Warfarin (Coumadin, Jantoven)


Warfarin interferes with hepatic vitamin Kdependent carboxylation. It is used for the prophylaxis and treatment of thromboembolic disorders.

Dabigatran (Pradaxa)
Competitive, direct thrombin inhibitor. Thrombin enables fibrinogen conversion to fibrin during the coagulation cascade, thereby preventing thrombus development. Inhibits both free and clot-bound thrombin and thrombin-induced platelet aggregation.

Calcium Channel Blockers


Class Summary
Generally, calcium channel blockers (CCBs) should be avoided. CCBs do not play a direct role in the management of heart failure; however, these agents may be used to treat other conditions, such as hypertension or angina in heart failure patients. CCBs may be used in heart failure with normal left ventricular ejection fraction. These drugs may also improve exercise tolerance via their vasodilatory properties.

Amlodipine (Norvasc)
Amlodipine has antianginal and antihypertensive effects. It blocks the post-excitation release of calcium ions into cardiac and vascular smooth muscle, thereby inhibiting the activation of ATPase on myofibril contraction. The overall effect is reduced intracellular calcium levels in cardiac and smooth muscle cells of the coronary and peripheral vasculature, resulting in dilatation of the coronary and peripheral arteries. It also increases myocardial oxygen delivery in patients with vasospastic angina.

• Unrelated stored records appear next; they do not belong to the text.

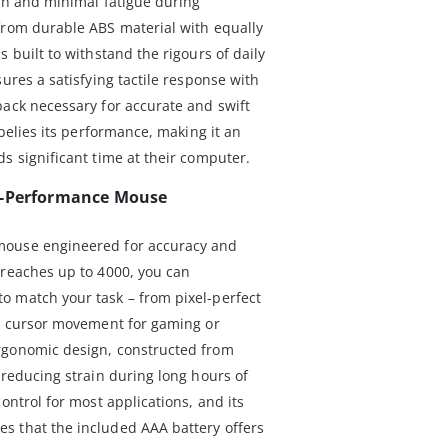
ach and minimal fatigue during
from durable ABS material with equally
 built to withstand the rigours of daily
sures a satisfying tactile response with
back necessary for accurate and swift
 belies its performance, making it an
s significant time at their computer.
h-Performance Mouse
mouse engineered for accuracy and
 reaches up to 4000, you can
o match your task – from pixel-perfect
id cursor movement for gaming or
rgonomic design, constructed from
 reducing strain during long hours of
ontrol for most applications, and its
s that the included AAA battery offers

Nifedipine (Adalat CC, Afeditab CR, Nifediac CC, Nifedical XL, Procardia, Procardia XL)
Nifedipine relaxes coronary smooth muscle and produces coronary vasodilation, which in turn, improves myocardial oxygen delivery. Sublingual administration is generally safe, despite theoretical concerns.

Felodipine
Felodipine is a dihydropyridine calcium channel blocker. It inhibits the influx of extracellular calcium across the myocardial and vascular smooth muscle cell membranes. The resultant decrease in intracellular calcium inhibits the contractile processes of the smooth muscle cells, resulting in dilation of coronary and systemic arteries.

Opioid Analgesics
Class Summary
Opioid analgesics such as morphine sulfate may help to relieve patients anxiety, distress, and dyspnea.

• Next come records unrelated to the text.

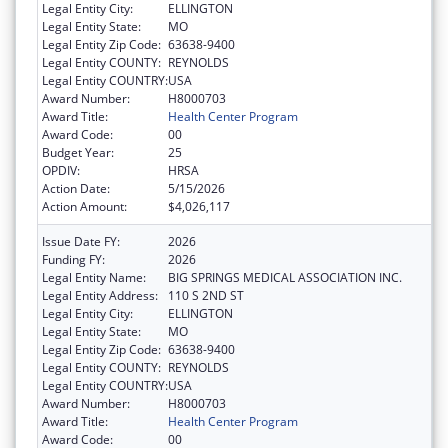
Legal Entity City:
ELLINGTON
Legal Entity State:
MO
Legal Entity Zip Code:
63638-9400
Legal Entity COUNTY:
REYNOLDS
Legal Entity COUNTRY:
USA
Award Number:
H8000703
Award Title:
Health Center Program
Award Code:
00
Budget Year:
25
OPDIV:
HRSA
Action Date:
5/15/2026
Action Amount:
$4,026,117
Issue Date FY:
2026
Funding FY:
2026
Legal Entity Name:
BIG SPRINGS MEDICAL ASSOCIATION INC.
Legal Entity Address:
110 S 2ND ST
Legal Entity City:
ELLINGTON
Legal Entity State:
MO
Legal Entity Zip Code:
63638-9400
Legal Entity COUNTY:
REYNOLDS
Legal Entity COUNTRY:
USA
Award Number:
H8000703
Award Title:
Health Center Program
Award Code:
00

Morphine sulfate (Astramorph, Avinza, DepoDur, Duramorph, Infumorph 200, Infumorph 500, Kadian, MS Contin, Oramorph SR, Roxanol)
Morphine is the drug of choice for narcotic analgesia because of its reliable and predictable effects, safety profile, and ease of reversibility with naloxone. Morphine sulfate administered intravenously may be dosed in a number of ways and commonly is titrated until the desired effect is obtained. Morphine sulfate also decreases preload in heart failure and relieves dyspnea.